* Task item *
Word for word, restate the entries below and exclude every image.

[Collection entries]
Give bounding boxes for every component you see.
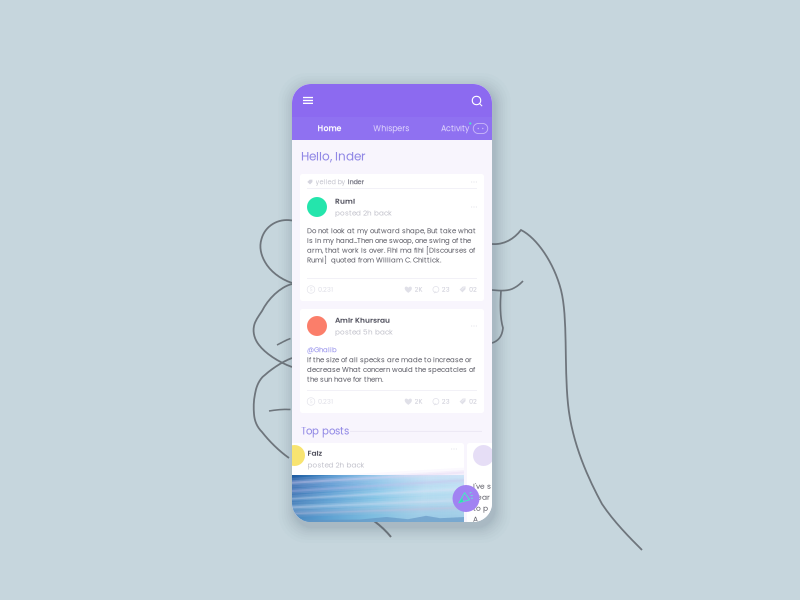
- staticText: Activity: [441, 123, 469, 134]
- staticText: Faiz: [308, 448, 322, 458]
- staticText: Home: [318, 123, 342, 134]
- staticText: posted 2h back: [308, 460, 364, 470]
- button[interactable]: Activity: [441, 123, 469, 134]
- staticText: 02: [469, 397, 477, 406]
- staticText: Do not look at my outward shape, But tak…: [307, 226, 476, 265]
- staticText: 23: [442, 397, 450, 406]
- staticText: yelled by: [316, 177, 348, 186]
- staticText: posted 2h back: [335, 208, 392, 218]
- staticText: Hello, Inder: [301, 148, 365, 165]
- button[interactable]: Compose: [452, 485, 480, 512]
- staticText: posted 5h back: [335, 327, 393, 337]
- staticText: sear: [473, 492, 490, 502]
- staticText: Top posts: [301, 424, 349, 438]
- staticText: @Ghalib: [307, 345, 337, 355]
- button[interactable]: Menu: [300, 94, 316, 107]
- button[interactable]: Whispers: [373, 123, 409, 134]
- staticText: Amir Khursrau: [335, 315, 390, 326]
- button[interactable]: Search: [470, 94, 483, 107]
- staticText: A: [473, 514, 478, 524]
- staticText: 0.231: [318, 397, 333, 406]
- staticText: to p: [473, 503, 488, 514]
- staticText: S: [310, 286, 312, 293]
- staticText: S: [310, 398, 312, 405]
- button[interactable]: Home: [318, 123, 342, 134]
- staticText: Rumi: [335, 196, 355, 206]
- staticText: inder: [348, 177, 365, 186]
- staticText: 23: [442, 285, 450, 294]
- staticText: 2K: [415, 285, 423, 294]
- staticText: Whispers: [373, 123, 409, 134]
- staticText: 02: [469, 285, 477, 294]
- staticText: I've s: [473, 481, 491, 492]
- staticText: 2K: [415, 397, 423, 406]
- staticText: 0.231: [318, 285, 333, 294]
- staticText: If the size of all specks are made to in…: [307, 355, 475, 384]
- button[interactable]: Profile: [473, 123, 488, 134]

* Response area *
Give bounding boxes for every component you see.
- staticText: Activity: [441, 123, 469, 134]
- staticText: Faiz: [308, 448, 322, 458]
- staticText: Home: [318, 123, 342, 134]
- staticText: posted 2h back: [308, 460, 364, 470]
- button[interactable]: Activity: [441, 123, 469, 134]
- staticText: 02: [469, 397, 477, 406]
- staticText: Do not look at my outward shape, But tak…: [307, 226, 476, 265]
- staticText: 23: [442, 397, 450, 406]
- staticText: yelled by: [316, 177, 348, 186]
- staticText: posted 2h back: [335, 208, 392, 218]
- staticText: Hello, Inder: [301, 148, 365, 165]
- button[interactable]: Compose: [452, 485, 480, 512]
- staticText: posted 5h back: [335, 327, 393, 337]
- staticText: sear: [473, 492, 490, 502]
- staticText: Top posts: [301, 424, 349, 438]
- staticText: @Ghalib: [307, 345, 337, 355]
- button[interactable]: Menu: [300, 94, 316, 107]
- button[interactable]: Whispers: [373, 123, 409, 134]
- staticText: Amir Khursrau: [335, 315, 390, 326]
- button[interactable]: Search: [470, 94, 483, 107]
- staticText: A: [473, 514, 478, 524]
- staticText: 0.231: [318, 397, 333, 406]
- staticText: to p: [473, 503, 488, 514]
- staticText: S: [310, 286, 312, 293]
- staticText: S: [310, 398, 312, 405]
- button[interactable]: Home: [318, 123, 342, 134]
- staticText: Rumi: [335, 196, 355, 206]
- staticText: inder: [348, 177, 365, 186]
- staticText: 23: [442, 285, 450, 294]
- staticText: 2K: [415, 285, 423, 294]
- staticText: Whispers: [373, 123, 409, 134]
- staticText: 02: [469, 285, 477, 294]
- staticText: I've s: [473, 481, 491, 492]
- staticText: 2K: [415, 397, 423, 406]
- staticText: 0.231: [318, 285, 333, 294]
- staticText: If the size of all specks are made to in…: [307, 355, 475, 384]
- button[interactable]: Profile: [473, 123, 488, 134]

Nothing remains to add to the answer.